#### What is needed
Retype, with no pictures, each line from the one that holds "tamamlandı. Ha" through the last line of the entries below, both included.

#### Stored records
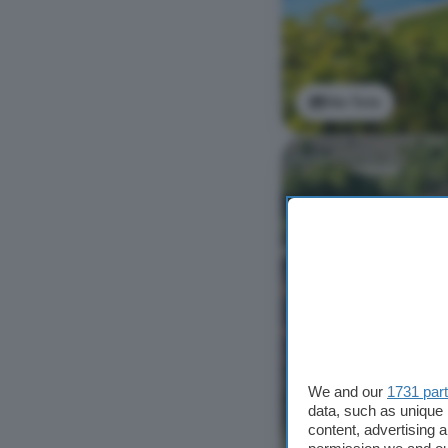
Ver foto
We and our
1731 par
data, such as unique 
content, advertising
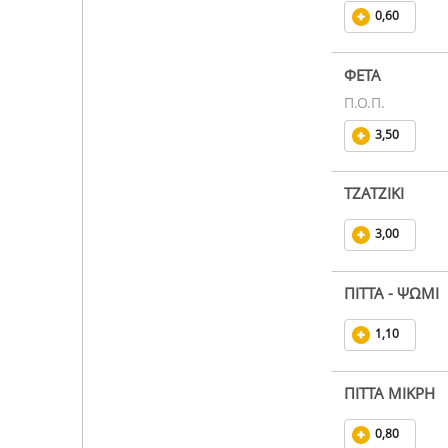
0,60
ΦΕΤΑ
Π.Ο.Π.
3,50
ΤΖΑΤΖΙΚΙ
3,00
ΠΙΤΤΑ - ΨΩΜΙ
1,10
ΠΙΤΤΑ ΜΙΚΡΗ
0,80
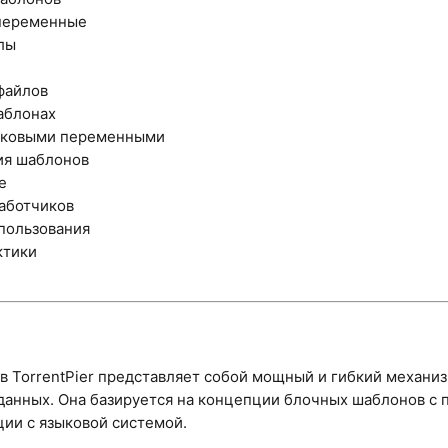
переменные
лы
файлов
аблонах
зыковыми переменными
ия шаблонов
е
работчиков
пользования
ктики
 TorrentPier представляет собой мощный и гибкий механи
данных. Она базируется на концепции блочных шаблонов с 
ции с языковой системой.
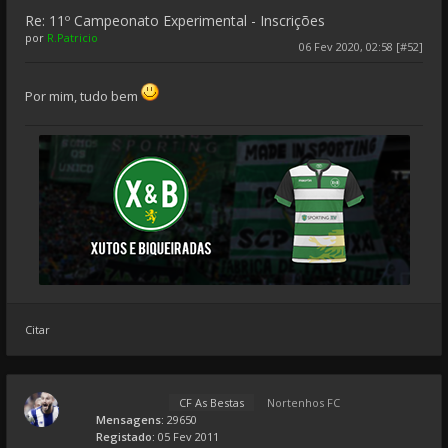
Re: 11º Campeonato Experimental - Inscrições
por
R.Patricio
06 Fev 2020, 02:58 [#52]
Por mim, tudo bem
Citar
CF As Bestas
Nortenhos FC
Mensagens:
29650
Registado:
05 Fev 2011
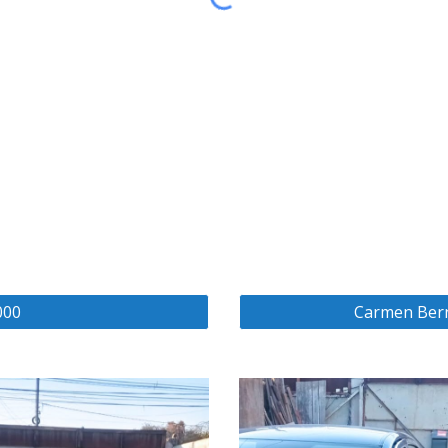
000
Carmen Bern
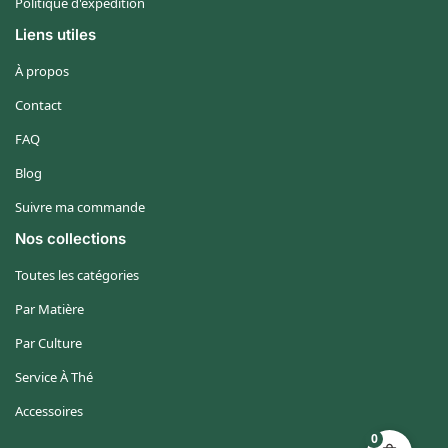
Politique d'expédition
Liens utiles
À propos
Contact
FAQ
Blog
Suivre ma commande
Nos collections
Toutes les catégories
Par Matière
Par Culture
Service À Thé
Accessoires
0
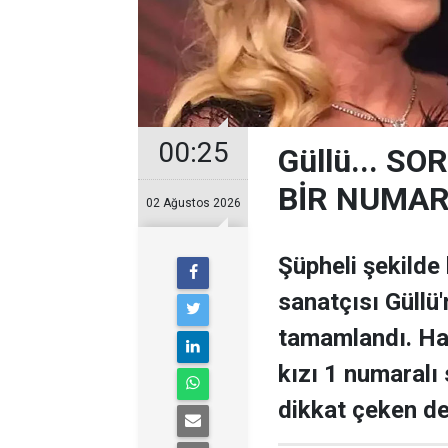
00:25
Güllü... 
BİR NUMARA
02 Ağustos 2026
Şüpheli şekilde
sanatçısı Güllü'
tamamlandı. Ha
kızı 1 numaralı s
dikkat çeken de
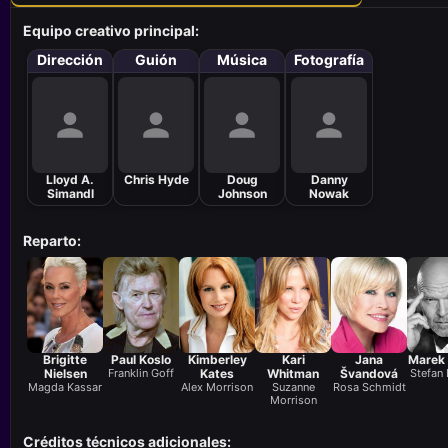
Equipo creativo principal:
Dirección
Guión
Música
Fotografía
Lloyd A.
Chris Hyde
Doug
Danny
Simandl
Johnson
Nowak
Reparto:
Brigitte
Paul Koslo
Kimberley
Kari
Jana
Marek
Nielsen
Franklin Goff
Kates
Whitman
Švandová
Stefan 
Magda Kassar
Alex Morrison
Suzanne
Rosa Schmidt
Morrison
Créditos técnicos adicionales:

#### Answer space
tamamlandı. Ha
kızı 1 numaralı s
dikkat çeken de
Equipo creativo principal:
Dirección
Guión
Música
Fotografía
Lloyd A.
Chris Hyde
Doug
Danny
Simandl
Johnson
Nowak
Reparto:
Brigitte
Paul Koslo
Kimberley
Kari
Jana
Marek
Nielsen
Franklin Goff
Kates
Whitman
Švandová
Stefan 
Magda Kassar
Alex Morrison
Suzanne
Rosa Schmidt
Morrison
Créditos técnicos adicionales:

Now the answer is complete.